Page MenuHomePhabricator

MediaWiki\Linter\MissingCategoryException: Cannot find id for 'large-tables'
Closed, ResolvedPublicPRODUCTION ERROR

Description

Error
normalized_message
[{reqId}] {exception_url}   MediaWiki\Linter\MissingCategoryException: Cannot find id for 'large-tables'
exception.trace
from /srv/mediawiki/php-1.41.0-wmf.7/extensions/Linter/includes/CategoryManager.php(219)
#0 /srv/mediawiki/php-1.41.0-wmf.7/extensions/Linter/includes/Database.php(182): MediaWiki\Linter\CategoryManager->getCategoryId(string, NULL)
#1 [internal function]: MediaWiki\Linter\Database->serializeError(MediaWiki\Linter\LintError)
#2 /srv/mediawiki/php-1.41.0-wmf.7/extensions/Linter/includes/Database.php(287): array_map(array, array)
#3 /srv/mediawiki/php-1.41.0-wmf.7/extensions/Linter/includes/RecordLintJob.php(60): MediaWiki\Linter\Database->setForPage(array)
#4 /srv/mediawiki/php-1.41.0-wmf.7/extensions/EventBus/includes/JobExecutor.php(79): MediaWiki\Linter\RecordLintJob->run()
#5 /srv/mediawiki/rpc/RunSingleJob.php(77): MediaWiki\Extension\EventBus\JobExecutor->execute(array)
#6 {main}
Impact
Notes
  • 22k+ in a spike between 17:02 and 17:05 UTC, around the time the train was rolled back?

Details

Request URL
https://jobrunner.discovery.wmnet/rpc/RunSingleJob.php

Event Timeline

Definitely occurred during train rollback for T336504: Transcluding Special:Prefixindex can force the default skin.

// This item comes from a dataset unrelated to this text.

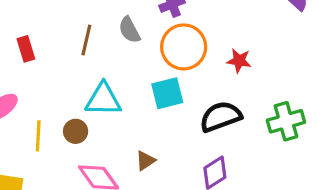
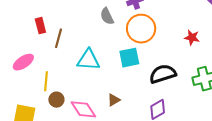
brown line: (86, 40) -> (59, 38), moved
red star: (239, 61) -> (192, 37), moved
brown circle: (76, 131) -> (56, 100), moved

Two spikes during rollback. (I'm not entirely clear on why we're restarting php twice at this point, but I think that's probably related to why 2 separate spikes.)

2023-05-11-11:28:18.png (255×636 px, 16 KB)

Arlolra claimed this task.
Arlolra subscribed.

It looks like what happened here was that both creating the lint category and starting to populate it from Parsoid went out in the same deploy, wmf-8

When rolling back, the protection for unknown categories, which prevents unknown categories from getting into the job queue,
https://github.com/wikimedia/mediawiki-extensions-Linter/blob/master/includes/Hooks.php#L228-L232
was not helpful because jobs were being picked up by rolled back instances (wmf-7) that were added by the rolled forward instances (wmf-8).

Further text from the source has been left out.